Organizations wishing to take advantage of ADP’s DMARC record must implement specific anti-spam or anti-phishing products that support this framework. These applications will then use ADP’s DMARC record to identify and reduce the number of fraudulent and spam emails an organization receives. For more technical information regarding DMARC implementation in your organization, please refer your email server administrator to: www.dmarc.org.
Protecting Yourself Against Phishing
Whether an individual or an organization, clients should take several proactive precautions to protect themselves against phishing and other electronic communications fraud.
Be suspicious of messages that:
- Seem urgent and require your immediate response.
- Request personal information such as user ID, password, PIN, email address, or Social Security number even if it appears to be coming from a legitimate source.
- Are addressed generically, such as “Dear Customer.”
If an email seems suspicious, do not click on any of the links or open any attachments in the email. If you do, your computer can become infected with malware.
Even if it sounds legitimate, do not call the number given in the message or respond to the message.

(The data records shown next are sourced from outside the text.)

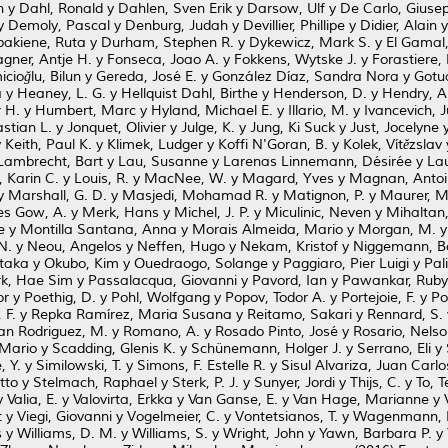
n
y
Dahl, Ronald
y
Dahlen, Sven Erik
y
Darsow, Ulf
y
De Carlo, Giuse
y
Demoly, Pascal
y
Denburg, Judah
y
Devillier, Phillipe
y
Didier, Alain
akiene, Ruta
y
Durham, Stephen R.
y
Dykewicz, Mark S.
y
El Gamal,
gner, Antje H.
y
Fonseca, Joao A.
y
Fokkens, Wytske J.
y
Forastiere,
cioğlu, Bilun
y
Gereda, José E.
y
González Díaz, Sandra Nora
y
Gotu
a
y
Heaney, L. G.
y
Hellquist Dahl, Birthe
y
Henderson, D.
y
Hendry, A
 H.
y
Humbert, Marc
y
Hyland, Michael E.
y
Illario, M.
y
Ivancevich, 
stian L.
y
Jonquet, Olivier
y
Julge, K.
y
Jung, Ki Suck
y
Just, Jocelyne
y
Keith, Paul K.
y
Klimek, Ludger
y
Koffi N'Goran, B.
y
Kolek, Vítězslav
Lambrecht, Bart
y
Lau, Susanne
y
Larenas Linnemann, Désirée
y
Lau
 Karin C.
y
Louis, R.
y
MacNee, W.
y
Magard, Yves
y
Magnan, Antoi
y
Marshall, G. D.
y
Masjedi, Mohamad R.
y
Matignon, P.
y
Maurer, M
es Gow, A.
y
Merk, Hans
y
Michel, J. P.
y
Miculinic, Neven
y
Mihaltan,
e
y
Montilla Santana, Anna
y
Morais Almeida, Mario
y
Morgan, M.
N.
y
Neou, Angelos
y
Neffen, Hugo
y
Nekam, Kristof
y
Niggemann, B
taka
y
Okubo, Kim
y
Ouedraogo, Solange
y
Paggiaro, Pier Luigi
y
Pali
k, Hae Sim
y
Passalacqua, Giovanni
y
Pavord, Ian
y
Pawankar, Ruby
or
y
Poethig, D.
y
Pohl, Wolfgang
y
Popov, Todor A.
y
Portejoie, F.
y
Po
 F.
y
Repka Ramírez, Maria Susana
y
Reitamo, Sakari
y
Rennard, S.
n Rodriguez, M.
y
Romano, A.
y
Rosado Pinto, José
y
Rosario, Nelso
 Mario
y
Scadding, Glenis K.
y
Schünemann, Holger J.
y
Serrano, Eli
y
e, Y.
y
Similowski, T.
y
Simons, F. Estelle R.
y
Sisul Alvariza, Juan Carlo
tto
y
Stelmach, Raphael
y
Sterk, P. J.
y
Sunyer, Jordi
y
Thijs, C.
y
To, 
y
Valia, E.
y
Valovirta, Erkka
y
Van Ganse, E.
y
Van Hage, Marianne
y
t
y
Viegi, Giovanni
y
Vogelmeier, C.
y
Vontetsianos, T.
y
Wagenmann, 
s
y
Williams, D. M.
y
Williams, S.
y
Wright, John
y
Yawn, Barbara P.
y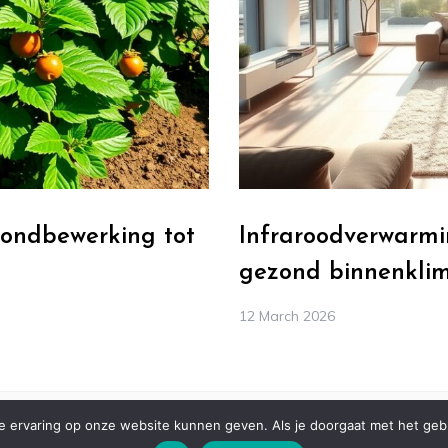
rondbewerking tot
Infraroodverwarmin
gezond binnenkli
12 March 2026
 ervaring op onze website kunnen geven. Als je doorgaat met het gebru
© ALL RIGHTS RESERVED 2021 THEME: PREFER BY
TEMPLATE SELL
.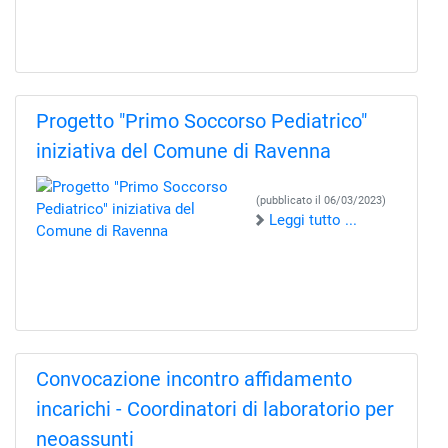
Progetto "Primo Soccorso Pediatrico"
iniziativa del Comune di Ravenna
(pubblicato il 06/03/2023)
Leggi tutto ...
Convocazione incontro affidamento
incarichi - Coordinatori di laboratorio per
neoassunti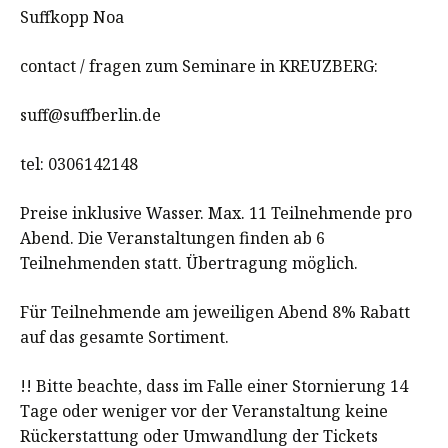
Suffkopp Noa
contact / fragen zum Seminare in KREUZBERG:
suff@suffberlin.de
tel: 0306142148
Preise inklusive Wasser. Max. 11 Teilnehmende pro
Abend. Die Veranstaltungen finden ab 6
Teilnehmenden statt. Übertragung möglich.
Für Teilnehmende am jeweiligen Abend 8% Rabatt
auf das gesamte Sortiment.
!! Bitte beachte, dass im Falle einer Stornierung 14
Tage oder weniger vor der Veranstaltung keine
Rückerstattung oder Umwandlung der Tickets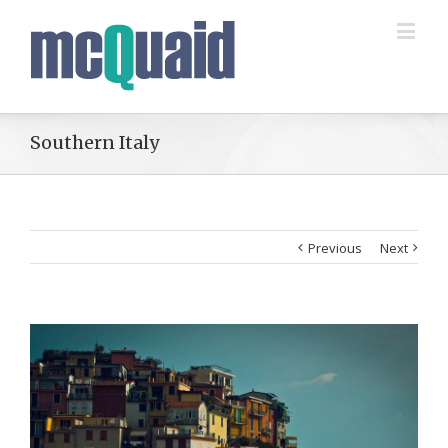
Southern Italy
Previous
Next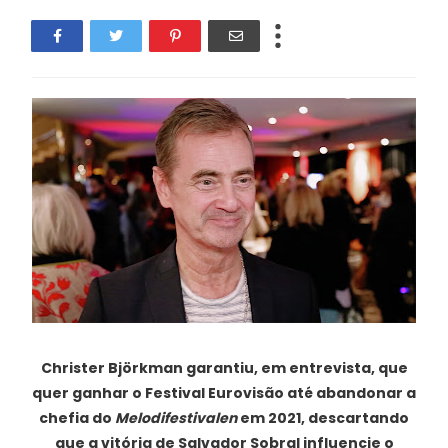
Christer Björkman garantiu, em entrevista, que
quer ganhar o Festival Eurovisão até abandonar a
chefia do
Melodifestivalen
em 2021, descartando
que a vitória de Salvador Sobral influencie o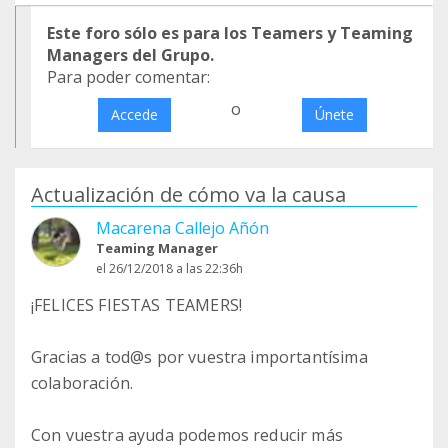
Este foro sólo es para los Teamers y Teaming
Managers del Grupo.
Para poder comentar:
o
Accede
Únete
Actualización de cómo va la causa
Macarena Callejo Añón
Teaming Manager
el 26/12/2018 a las 22:36h
¡FELICES FIESTAS TEAMERS!
Gracias a tod@s por vuestra importantísima
colaboración.
Con vuestra ayuda podemos reducir más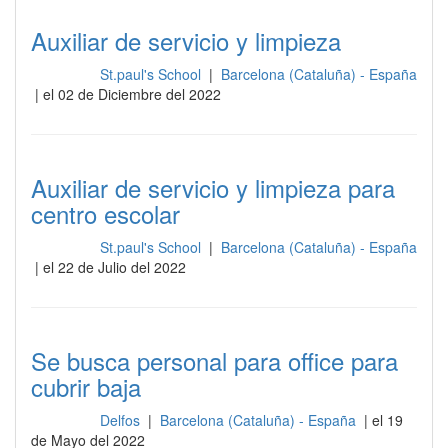
Auxiliar de servicio y limpieza
St.paul's School
|
Barcelona (Cataluña) - España
Limpieza
| el 02 de Diciembre del 2022
Auxiliar de servicio y limpieza para
centro escolar
St.paul's School
|
Barcelona (Cataluña) - España
Limpieza
| el 22 de Julio del 2022
Se busca personal para office para
cubrir baja
Delfos
|
Barcelona (Cataluña) - España
| el 19
Limpieza
de Mayo del 2022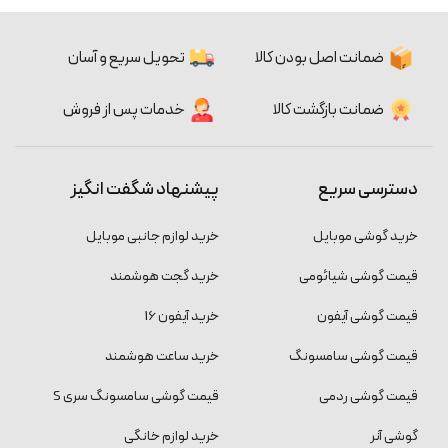
ضمانت اصل بودن کالا
تحویل سریع و آسان
ضمانت بازگشت کالا
خدمات پس از فروش
دسترسی سریع
پیشنهاد شگفت انگیز
خرید گوشی موبایل
خرید لوازم جانبی موبایل
قیمت گوشی شیائومی
خرید گجت هوشمند
قیمت گوشی آیفون
خرید آیفون 16
قیمت گوشی سامسونگ
خرید ساعت هوشمند
قیمت گوشی ردمی
قیمت گوشی سامسونگ سری S
گوشی آنر
خرید لوازم خانگی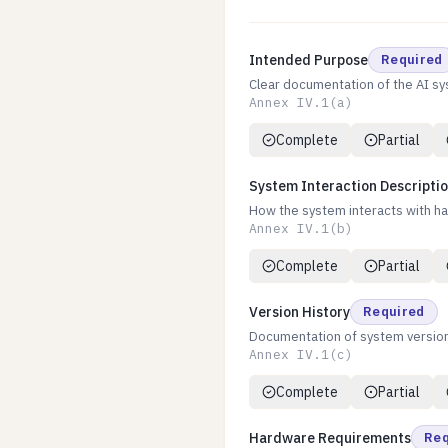
Intended Purpose
Required
Clear documentation of the AI s
Annex IV.1(a)
Complete
Partial
System Interaction Descripti
How the system interacts with h
Annex IV.1(b)
Complete
Partial
Version History
Required
Documentation of system versio
Annex IV.1(c)
Complete
Partial
Hardware Requirements
Req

Remember: Legitimate companies that have your sensitive data will not call you or send a request to ask for that information.
For additional phishing information, please view the Phishing FAQ.
Report Phishing to ADP
Let us know right away if you receive a suspicious email that looks like it is coming from ADP.
Forward the original email you received as an attachment or a description of the phone call or text message to firstname.lastname@example.org.
A representative from ADP will contact you or your employer as appropriate. ADP will take necessary steps to address suspicious events and works with anti-cybercrime organizations on an ongoing basis to help reduce phishing attacks.